男人听到他的话后笑出了声,贤的牙齿很漂亮,它们被保护得太过完美,以至于他看起来更不像活人了。
“耶赞其实知道我喜欢听什么样的话嘛。”他弯下身来,把律师从地上拉起来,扶他坐在床上去,又帮他把灯光调成了睡眠模式。
“我就在隔壁的客房里,律师先生,”车贤关上房门之前这样说道:“希望你不要太闹腾了。”
他听到门外传来细微的声响,但没过多久便消失不见了。
在一墙之隔的主卧里,朴耶赞睡得并不安稳。
“有这样一个人,”他将身子往桌子那边缩了缩,周围的火焰仍然燃烧着,红舌舔舐着烧得焦黑的木头掉下来,砸在桌子上,砸碎了男人面前的茶杯,他却无动于衷,望向对面的那个没有脸的人:“他……”
“那你确实是无可救药的蠢人了。”无脸人打断了他的话,空白的面容像是冰淇淋一样融化了,又像是燃到了尽头的蜡烛。
“我并不同情你。
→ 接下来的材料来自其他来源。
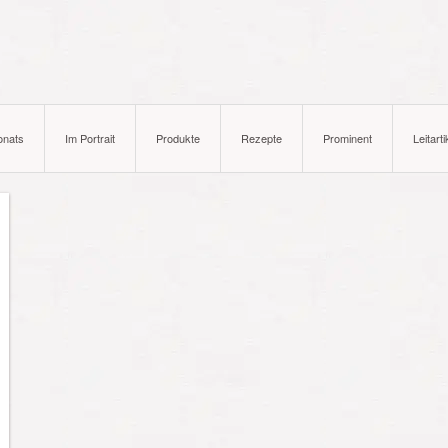
onats
Im Portrait
Produkte
Rezepte
Prominent
Leitarti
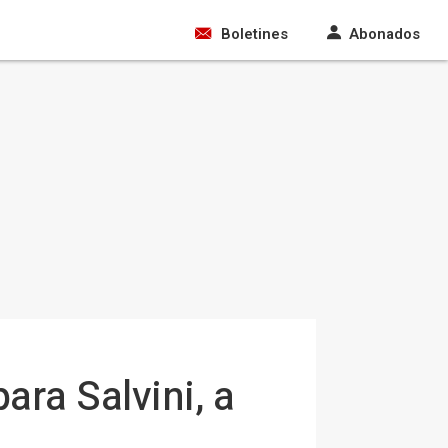
Boletines
Abonados
para Salvini, a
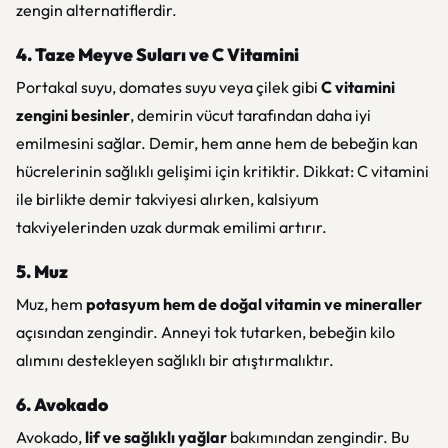
zengin alternatiflerdir.
4. Taze Meyve Suları ve C Vitamini
Portakal suyu, domates suyu veya çilek gibi
C vitamini
zengini besinler
, demirin vücut tarafından daha iyi
emilmesini sağlar. Demir, hem anne hem de bebeğin kan
hücrelerinin sağlıklı gelişimi için kritiktir. Dikkat: C vitamini
ile birlikte demir takviyesi alırken, kalsiyum
takviyelerinden uzak durmak emilimi artırır.
5. Muz
Muz, hem
potasyum hem de doğal vitamin ve mineraller
açısından zengindir. Anneyi tok tutarken, bebeğin kilo
alımını destekleyen sağlıklı bir atıştırmalıktır.
6. Avokado
Avokado,
lif ve sağlıklı yağlar
bakımından zengindir. Bu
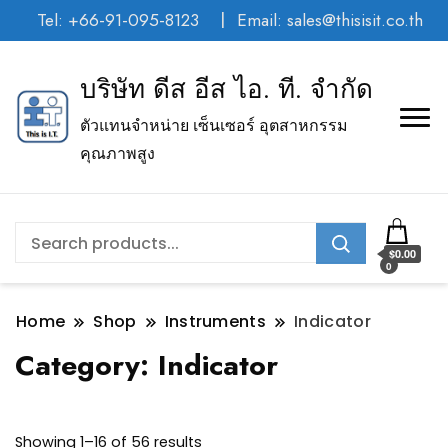
Tel: +66-91-095-8123
Email: sales@thisisit.co.th
บริษัท ดีส อีส ไอ. ที. จำกัด
ตัวแทนจำหน่าย เซ็นเซอร์ อุตสาหกรรม
คุณภาพสูง
$0.00
0
Home
Shop
Instruments
Indicator
Category:
Indicator
Showing 1–16 of 56 results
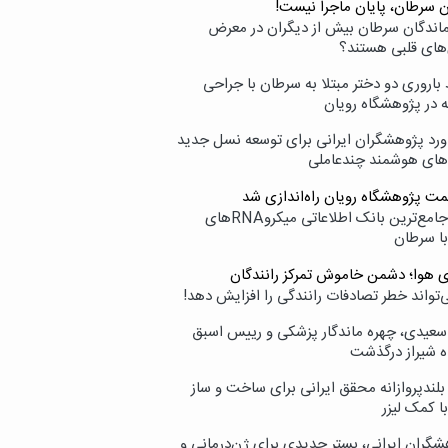
ن سرطان، پایان ماجرا نیست!
زماندگان سرطان بیش از دیگران در معرض
‌های قلبی هستند؟
اروری دو دختر مبتلا به سرطان با جراحی
ه در پژوهشگاه رویان
ورد پژوهشگران ایرانی برای توسعه نسل جدید
‌های هوشمند چندعاملی
مت پژوهشگاه رویان راه‌اندازی شد
نامیرا؛ جامع‌ترین بانک اطلاعاتی میکروRNAهای
با سرطان
ی هوا؛ دشمن خاموش تمرکز رانندگان
‌تواند خطر تصادفات رانندگی را افزایش دهد!
سعیدی، چهره ماندگار پزشکی و رییس اسبق
ه شیراز درگذشت
بلندپروازانه محقق ایرانی برای ساخت و ساز
با کمک لیزر
شگران ایرانی، بستر جدیدی برای ژن‌درمانی و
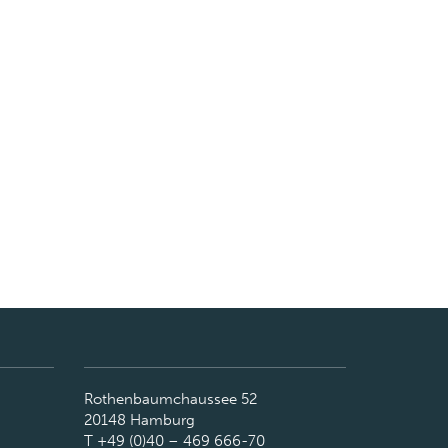
Rothenbaumchaussee 52
20148 Hamburg
T +49 (0)40 – 469 666-70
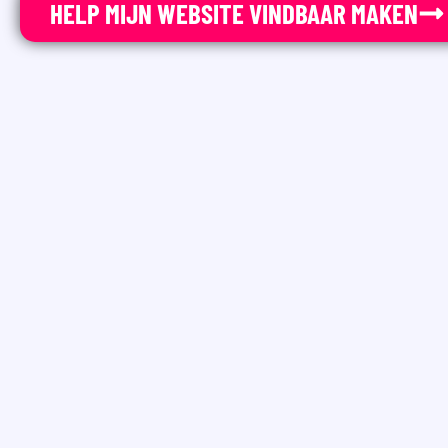
HELP MIJN WEBSITE VINDBAAR MAKEN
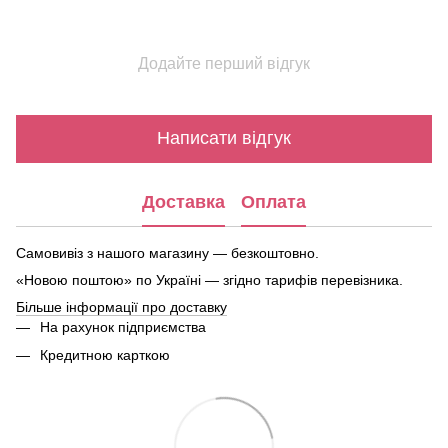
Додайте перший відгук
Написати відгук
Доставка
Оплата
Самовивіз з нашого магазину — безкоштовно.
«Новою поштою» по Україні — згідно тарифів перевізника.
Більше інформації про доставку
На рахунок підприємства
Кредитною карткою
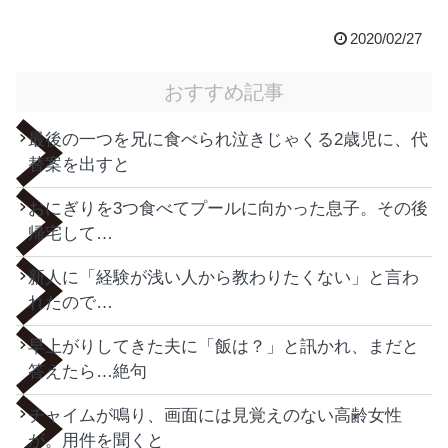
2020/02/27
おすすめ記事
最後の一つを兄に食べられ泣きじゃくる2歳児に、代
替案を出すと
おにぎりを3つ食べてプールに向かった息子。その後
帰宅して…
新人に「経験が浅い人から教わりたくない」と言わ
れたので…
早上がりしてきた夫に「飯は？」と訊かれ、まだと
答えたら…絶句
チャイムが鳴り、画面には見覚えのない高齢女性
が。用件を聞くと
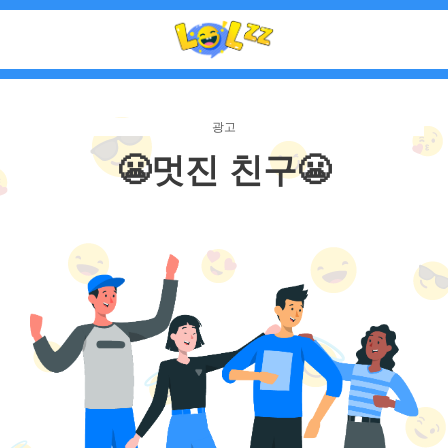
😬멋진 친구😬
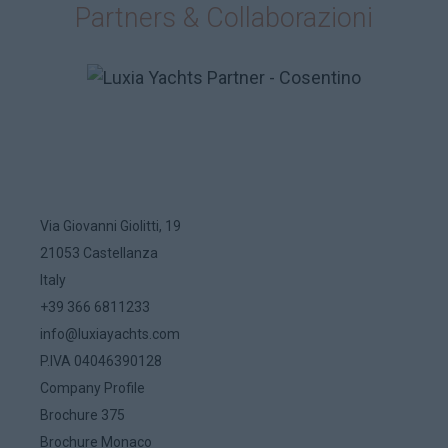
Partners & Collaborazioni
Via Giovanni Giolitti, 19
21053 Castellanza
Italy
+39 366 6811233
info@luxiayachts.com
P.IVA 04046390128
Company Profile
Brochure 375
Brochure Monaco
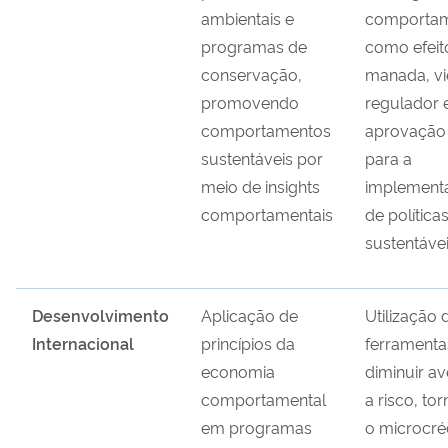
ambientais e
comportam
programas de
como efeit
conservação,
manada, vi
promovendo
regulador 
comportamentos
aprovação 
sustentáveis por
para a
meio de insights
implement
comportamentais
de política
sustentáve
Desenvolvimento
Aplicação de
Utilização 
Internacional
princípios da
ferramenta
economia
diminuir a
comportamental
a risco, to
em programas
o microcré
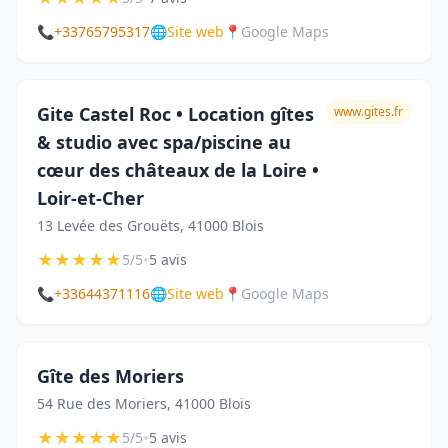
📞
+33765795317
🌐
Site web
📍
Google Maps
Gite Castel Roc • Location gîtes
www.gites.fr
& studio avec spa/piscine au
cœur des châteaux de la Loire •
Loir-et-Cher
13 Levée des Grouëts, 41000 Blois
★
★
★
★
★
•
5/5
5 avis
📞
+33644371116
🌐
Site web
📍
Google Maps
Gîte des Moriers
54 Rue des Moriers, 41000 Blois
★
★
★
★
★
•
5/5
5 avis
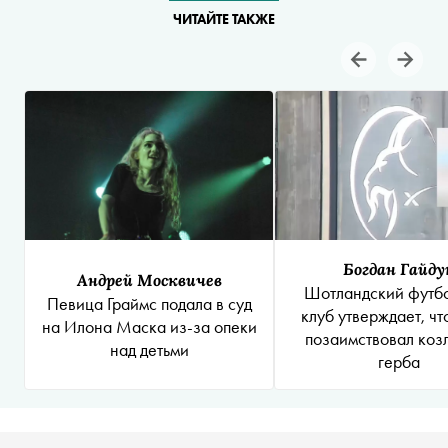
ЧИТАЙТЕ ТАКЖЕ
Богдан Гайду
Андрей Москвичев
Шотландский футб
Певица Граймс подала в суд
клуб утверждает, ч
на Илона Маска из-за опеки
позаимствовал козл
над детьми
герба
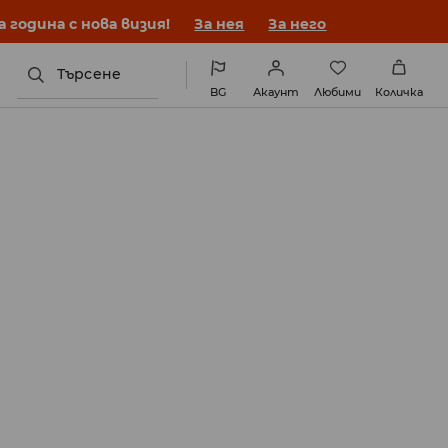
година с нова визия!
За нея
За него
Търсене
BG
Акаунт
Любими
Количка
”
他睁开眼睛,同虚空中的那一双双时刻凝视着他的眼睛对视。
他最讨厌的人就睡在自己的隔壁,但周围安静极了。

 

周四那天,他乘坐出租车去诊所,却刚好撞上了道路维修的日子,司机在询问过他的意见后便重新开了个导航。
幻象越来越严重,他的车已经在地下停车库里搁置了两周了。
朴耶赞在路口处下了车,看到行人道上跪着一个中年女人,周围没有佛像菩萨的石像雕塑,也没有百年的老树,只有灰扑扑的建筑物,以及忙忙碌碌、来来去去的行人们。
他本来也想像其他人一样绕开这个人,毕竟在这个国家里,人们做出什么事情都不足为奇,大家早就习惯了某些人的奇怪,只要不会影响到自己,那他们做什么都是自由。
“您也知道!假若!倘若您真的是那全知全能的话,您一定知晓我的痛苦与迷茫!”在她这漫长的人生里,那些啃噬入骨的疼痛于神明而言只不过是短暂一瞬里的短暂一瞬。
听到这个熟悉的声音后,朴耶赞停下脚下的步子,扣上大衣的上排纽扣,在女人的身旁站定了。
“神啊……请求您……”她跪在滋生万千痛苦与万千血肉的这片土地上,冲虚空之中那莫须有的伟大存在虔诚叩拜,“请求您……”
“您到了这个年纪居然也还会信这些事情吗?”朴耶赞问道:“假若您相信这些东西,那之前为什么还要委托我呢?”
他记得这个女人,两年前她胜诉后身边的儿女全部走得干干净净,没过多久她便签下了政府递过来的拆迁合同。
不知道这个人现在过得怎么样呢?
“总要信点什么才行……不信点什么的话人就空了。”
她嘟囔了几句后又将头狠狠撞在地上,没几下脸上就灰扑扑的,石子儿黏在中年女人已经被岁月揉出来的皱纹里,不消片刻又脱离出来,她的额头已经被自己撞得淤青,和眼角处的乌黑拼成了荒诞人生的拼块。